I've had a problem where all the Windows server 2003 R2 VMs on at the time blue-screened with:
*** Hardware Malfunction
Call your hardware vendor for support
*** The system has halted ***
Interestingly the vCenter Applicance that was on the same box and running at the time seemed to be unaffected. The only thing I can attribute it to is exporting system logs from the client at around that time. The events tab for the VMs only shows the reset I did after it occured, there are no other events from around that time. Is this a known issue?
Only 2003 R2? Did you have any other VM running on that machine or cluster?
Did you have a storage outage? Disk Timeout!
Did you check the windows event log?
Frank
WHat version of vSphere?
are the hosts on HCL.?
all the blue screened servers was on the same node?
default gateway IP conflict?
power spike?
are the hosts blades? Do the enclosure works correctly? Are backplane OK?
what storage are u using? How much LUN and what are the sizes of the luns?
Aleph0
Only 2003 R2? Did you have any other VM running on that machine or cluster?
The only other VM that was running was the vSphere Virtual Appliance which is Linux based.
Did you have a storage outage? Disk Timeout!
Not that I'm aware of and if I did why wouldn't it affect the vSphere VM?
Did you check the windows event log?
Yes, there was nothing in there. As multiple systems were affected I'm looking at common factors starting with VMware.
WHat version of vSphere?
5.1
are the hosts on HCL.?
If you mean 'is the host running on supported hardware' then yes and it has been working fine on it for months.
Were all the blue screened servers on the same node?
Yes, this all occured on the same hosst.
default gateway IP conflict?
I don't see hwo a gateway IP address conflict would trigger a bluescreen? I'm not aware of any IP conflict.
power spike?
No, this didn't affect the host or other physical machines using the same power supply.
Are the hosts blades? Do the enclosure works correctly? Is the backplane OK?
What storage are you using? How much LUN and what are the sizes of the LUNs?
The host hardware looks fine, I don't think that this is a hardware issue.
I've asked for IP conflict because I've seen the same issue with a default gateway IP conflict...
could you check that host with memtest86 for at least 72 hours to see if the DIMM into the server has some issue?
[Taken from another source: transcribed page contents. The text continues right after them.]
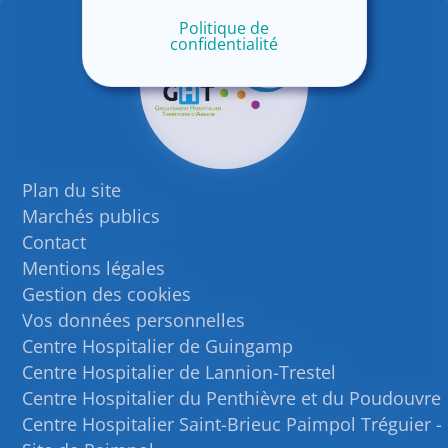
Politique de
confidentialité
Plan du site
Marchés publics
Contact
Mentions légales
Gestion des cookies
Vos données personnelles
Centre Hospitalier de Guingamp
Centre Hospitalier de Lannion-Trestel
Centre Hospitalier du Penthièvre et du Poudouvre
Centre Hospitalier Saint-Brieuc Paimpol Tréguier -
check if this apply to you http://www.tricksguide.com/blue-screen-error-hardware-malfunction-pci-express-error-hp-proliant-serv...
Were those server physical and then converted to virtual?
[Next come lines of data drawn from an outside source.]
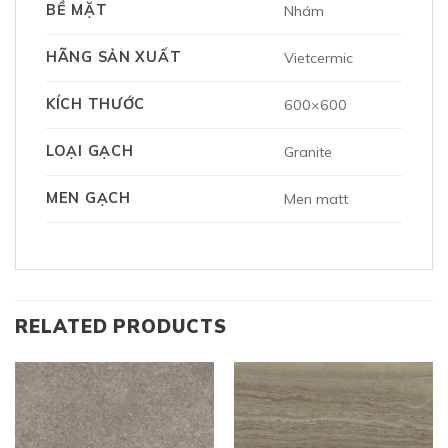
BỀ MẶT
Nhám
HÃNG SẢN XUẤT
Vietcermic
KÍCH THƯỚC
600×600
LOẠI GẠCH
Granite
MEN GẠCH
Men matt
RELATED PRODUCTS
The hardware isn't HP but interestingly one of the VMs does have Kaspersky AV which was mentioned in the article, although there were no errors reported by it from around the time of the problem.
ESXi 5.1 requires the NX/XD bit to be enabled for the CPU in the BIOS.
None of the affected VMs have been P2Ved.
Are there multiple ESX hosts, if so, were any vMotions occurring when the BSODs occurred? Sometimes, if the vMotions don't work properly, a BSOD could result.
Were there any changes to the network either on the host(s) or on the switch side?
Like aleph0 said, an issue with shared storage where the VMs live could certainly cause a BSOD.
- Ben
There weren't any vmotions taking place around that time and no network changes. As I said the only thing I did around that time was to export system logs.
Take a look to the following KB http://kb.vmware.com/selfservice/microsites/search.do?language=en_US&cmd=displayKC&externalId=200571...
Perhaps you selected 'Select the system log manifest group HungVM' when collecting logs.
Regards,
Daniel